Urlaubsabgeltung bei Tod des Arbeitnehmers im laufenden Arbeitsverhältnis

Endet das Arbeitsverhältnis durch den Tod des Arbeitnehmers, haben dessen Erben nach § 1922 Abs. 1 BGB iVm. § 7 Abs. 4 Bundesurlaubsgesetz (BUrlG) Anspruch auf Abgeltung des von dem Erblasser nicht genommenen Urlaubs.

Die Klägerin ist Alleinerbin ihres am 20. Dezember 2010 verstorbenen Ehemanns (Erblasser), dessen Arbeitsverhältnis mit der Beklagten durch seinen Tod endete. Nach § 26 des auf das Arbeitsverhältnis anwendbaren Tarifvertrags für den öffentlichen Dienst (TVöD) standen dem Erblasser in jedem Kalenderjahr 30 Arbeitstage Urlaub zu. Der Erblasser wurde mit Wirkung vom 18. August 2010 als schwerbehinderter Mensch anerkannt. Er hatte danach gemäß § 125 Abs. 1 Satz 1, Abs. 2 SGB IX aF für das Jahr 2010 Anspruch auf anteiligen Zusatzurlaub von zwei Arbeitstagen. Die Klägerin verlangt die Abgeltung des Resturlaubs von insgesamt 25 Arbeitstagen, der ihrem verstorbenen Ehemann zum Zeitpunkt seines Todes für das Jahr 2010 noch zustand.

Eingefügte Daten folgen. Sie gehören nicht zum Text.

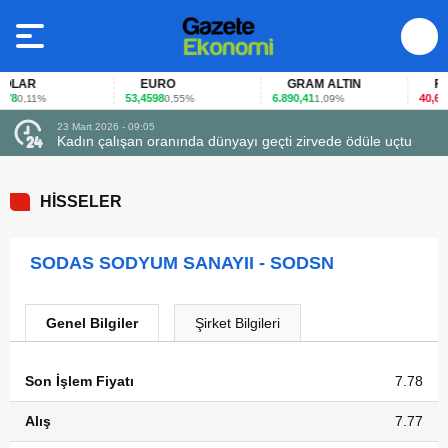
LAR
EURO
GRAM ALTIN
FAİZ
8
53,4598
6.890,41
40,65
0,11%
0,55%
1,09%
-0
23 Mart 2026 - 09:05
Kadın çalışan oranında dünyayı geçti zirvede ödüle uçtu
HİSSELER
SODAS SODYUM SANAYII - SODSN
Genel Bilgiler
Şirket Bilgileri
Son İşlem Fiyatı
7.78
Alış
7.77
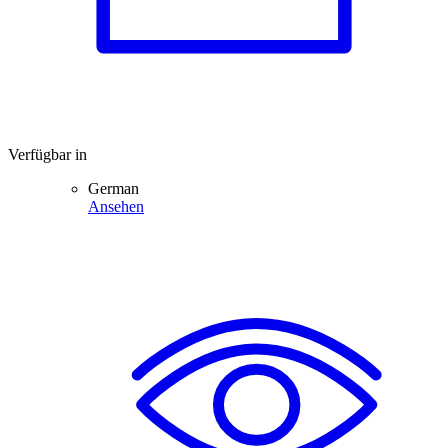
Verfügbar in
German
Ansehen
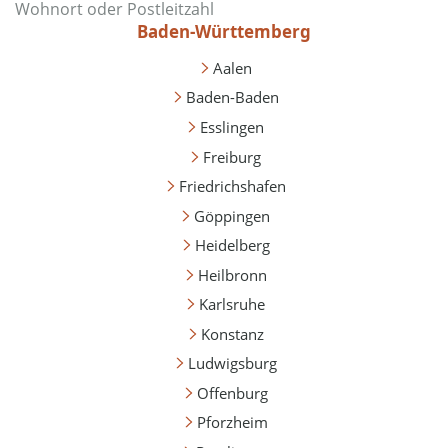
Baden-Württemberg
Aalen
Baden-Baden
Esslingen
Freiburg
Friedrichshafen
Göppingen
Heidelberg
Heilbronn
Karlsruhe
Konstanz
Ludwigsburg
Offenburg
Pforzheim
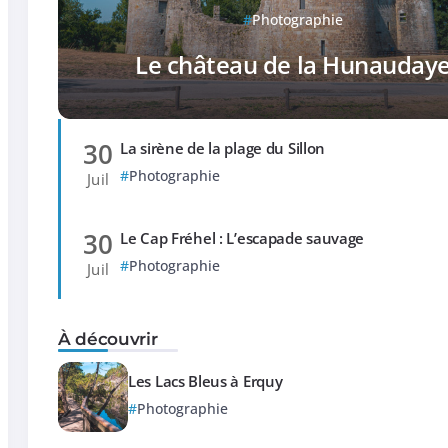
Photographie
Le château de la Hunauday
30
La sirène de la plage du Sillon
Photographie
Juil
30
Le Cap Fréhel : L’escapade sauvage
Photographie
Juil
À découvrir
Les Lacs Bleus à Erquy
Photographie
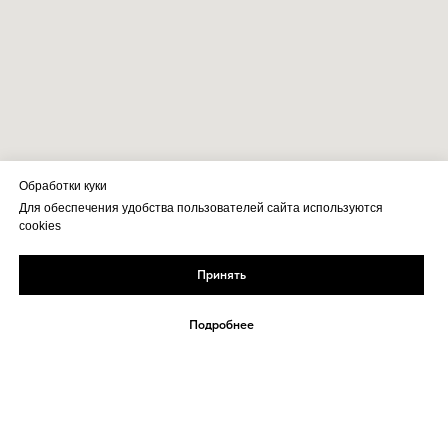
Обработки куки
Для обеспечения удобства пользователей сайта используются
cookies
Принять
Подробнее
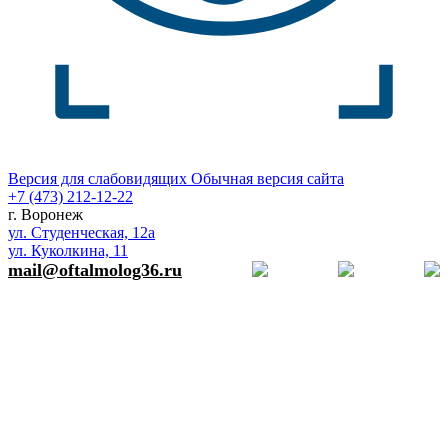
Версия для слабовидящих
Обычная версия сайта
+7 (473)
212-12-22
г. Воронеж
ул. Студенческая, 12а
ул. Куколкина, 11
mail@oftalmolog36.ru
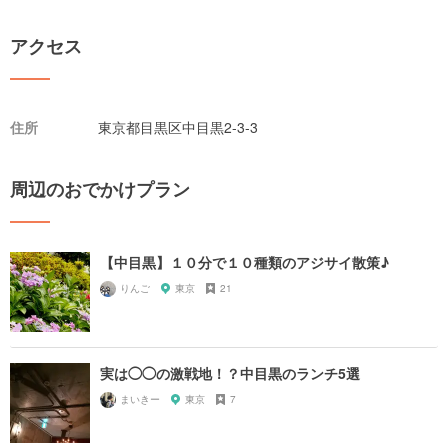
アクセス
住所
東京都目黒区中目黒2-3-3
周辺のおでかけプラン
【中目黒】１０分で１０種類のアジサイ散策♪
りんご
東京
21
実は◯◯の激戦地！？中目黒のランチ5選
まいきー
東京
7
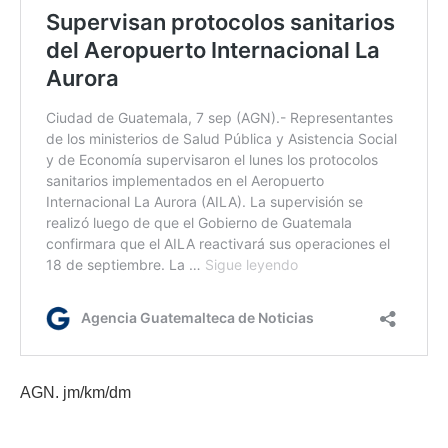
AGN. jm/km/dm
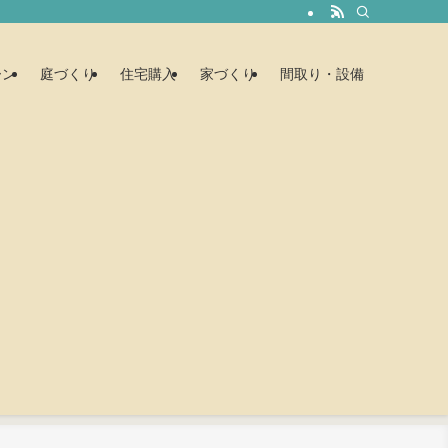
ーン
庭づくり
住宅購入
家づくり
間取り・設備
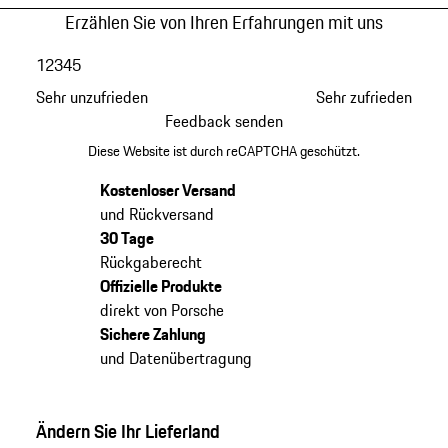
Erzählen Sie von Ihren Erfahrungen mit uns
1
2
3
4
5
Sehr unzufrieden
Sehr zufrieden
Feedback senden
Diese Website ist durch reCAPTCHA geschützt.
Kostenloser Versand
und Rückversand
30 Tage
Rückgaberecht
Offizielle Produkte
direkt von Porsche
Sichere Zahlung
und Datenübertragung
Ändern Sie Ihr Lieferland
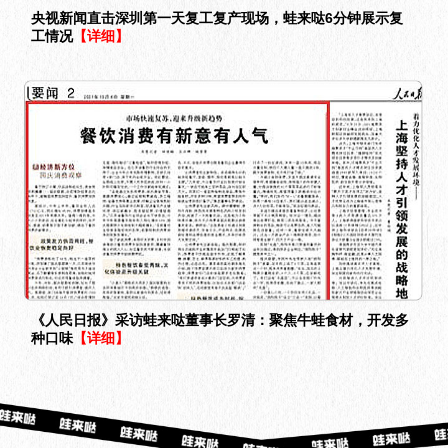
央视新闻直击深圳第一天复工复产现场，蛙来哒6分钟展示复
工情况
【详细】
《人民日报》采访蛙来哒董事长罗清：聚焦牛蛙食材，开发多
种口味
【详细】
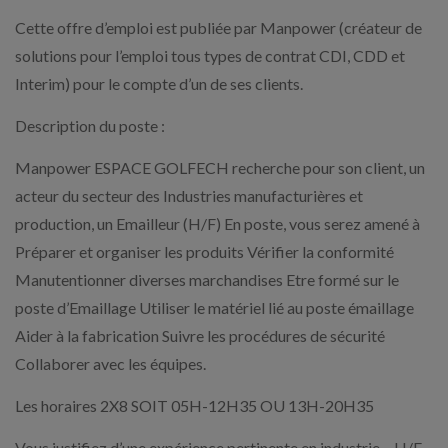
Cette offre d’emploi est publiée par Manpower (créateur de
solutions pour l’emploi tous types de contrat CDI, CDD et
Interim) pour le compte d’un de ses clients.
Description du poste :
Manpower ESPACE GOLFECH recherche pour son client, un
acteur du secteur des Industries manufacturières et
production, un Emailleur (H/F) En poste, vous serez amené à
Préparer et organiser les produits Vérifier la conformité
Manutentionner diverses marchandises Etre formé sur le
poste d’Emaillage Utiliser le matériel lié au poste émaillage
Aider à la fabrication Suivre les procédures de sécurité
Collaborer avec les équipes.
Les horaires 2X8 SOIT 05H-12H35 OU 13H-20H35
Vous justifiez d’une expérience pertinente en industrie – H/F .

Die Vorinstanzen haben der Klage stattgegeben. Die Revision der Beklagten hatte vor dem Neunten Senat des Bundesarbeitsgerichts keinen Erfolg. Die Beklagte hat den nicht gewährten Urlaub des Erblassers mit einem Betrag iHv. 5.857,75 Euro brutto abzugelten.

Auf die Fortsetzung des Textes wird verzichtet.